Selain itu, untuk ilmu pengetahuan dan kebudayaan dalam kehidupan bermasyarakat, berbangsa dan bernegara. Sehingga perlu dilestarikan serta dikelola secara tepat melalui upaya perlindungan, pengembangan, dan pemanfaatan.
Sementara, Normaini Sijabat sebagai Kabid Bagian Hukum DPRD Siantar memaparkan, Kota Siantar sudah memiliki payung hukum tentang pengelolaan Cagar Budaya. Yakni, Perda No 1 Tahun 2023 Tentang Pengelolaan Warisan Budaya dan Cagar Budaya.
“Peran serta masyarakat dalam pengelolaan Cagar Budaya sangat diperlukan.
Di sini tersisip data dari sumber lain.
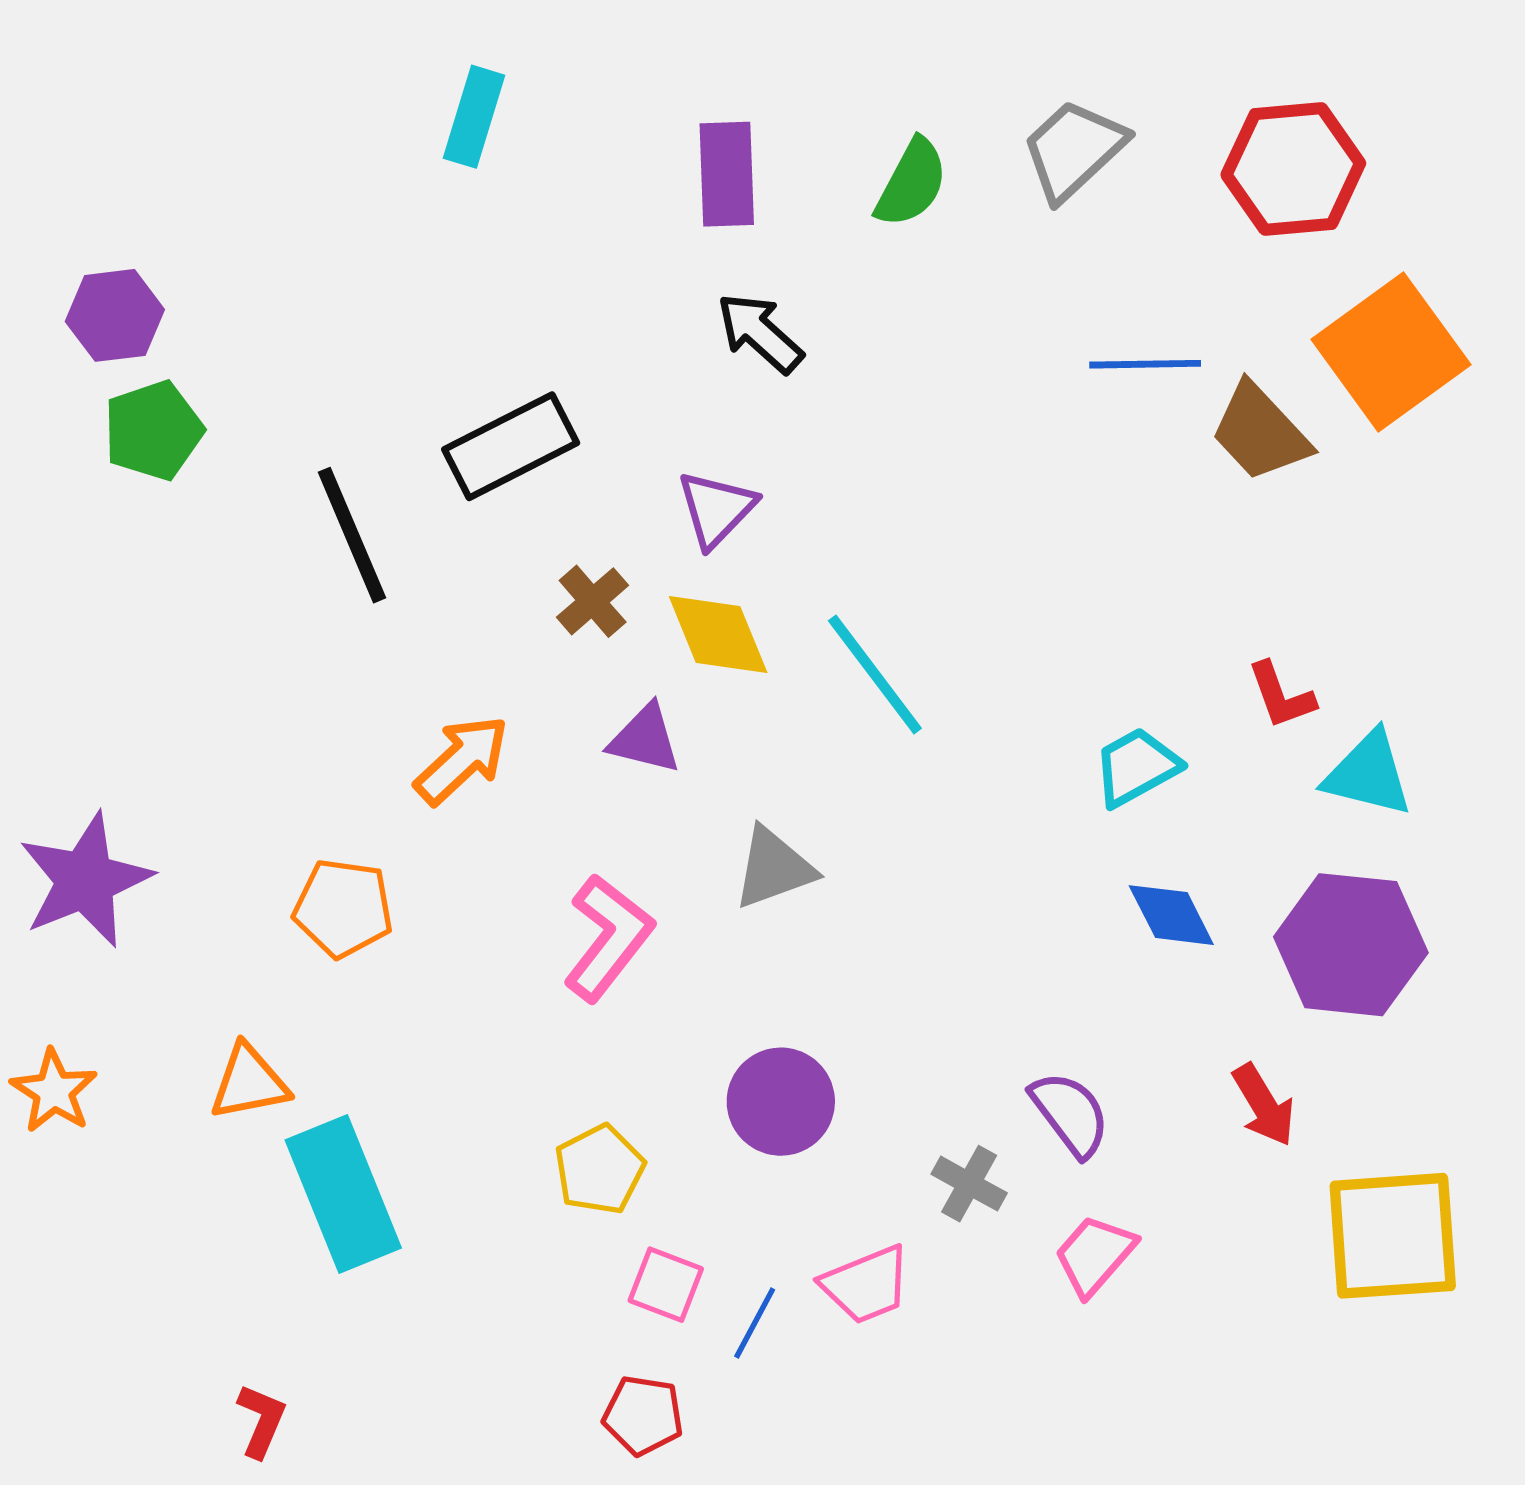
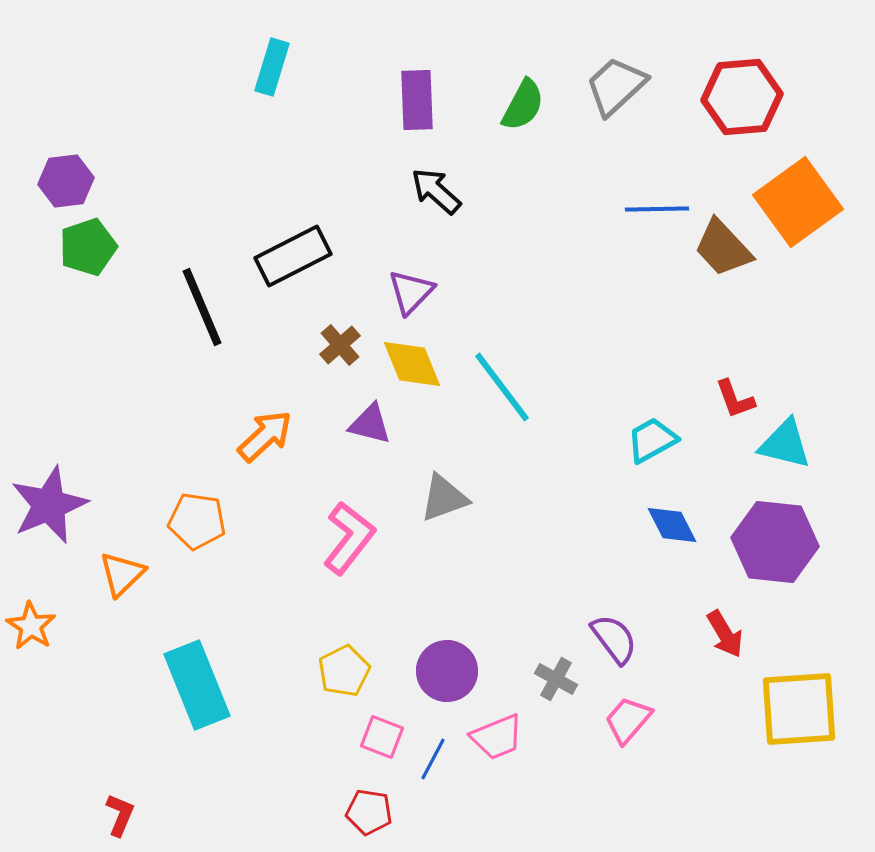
orange triangle: (249, 1082) -> (122, 574), moved, turned -33
purple circle: (781, 1102) -> (447, 671), moved
red L-shape: (261, 1421) -> (120, 815), moved

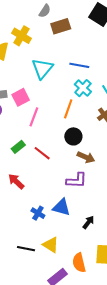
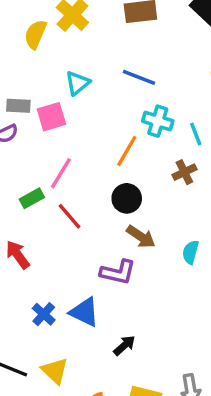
blue line: (79, 65) -> (139, 77), moved
cyan triangle: (42, 69) -> (78, 83), moved, size x0.7
cyan cross: (83, 88) -> (158, 121), turned -36
pink line: (34, 117) -> (61, 173), moved

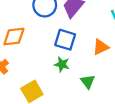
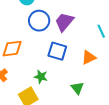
green star: (62, 64) -> (41, 77), moved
Ada beberapa bangunan di Kota kita ini termasuk bagian dari Cagar Budaya. Seperti Bank BRI, Siantar Hotel dan lainnya yang harus dijaga kelestariannya” ujarnya.

Usai pemaparan tentang Perda No 1 Tahun 2023, dilakukan tanya jawab yang berlangsung dengan komunikatif. Karena melalui sosialisasi itu, masyarakat mengetahui apa Cagar Budaya yang harus dilestarikan.
Seperti disampaikan, Nasir Rangkuti salah seorang warga yang mengatakan sangat bersyukur adanya sosialisasi Perda No 1 Tahun 2023. Sehingga, masyarakat paham bahwa di Kota Siantar masih banyak ditemukan bangunan bersejarah. (Ab)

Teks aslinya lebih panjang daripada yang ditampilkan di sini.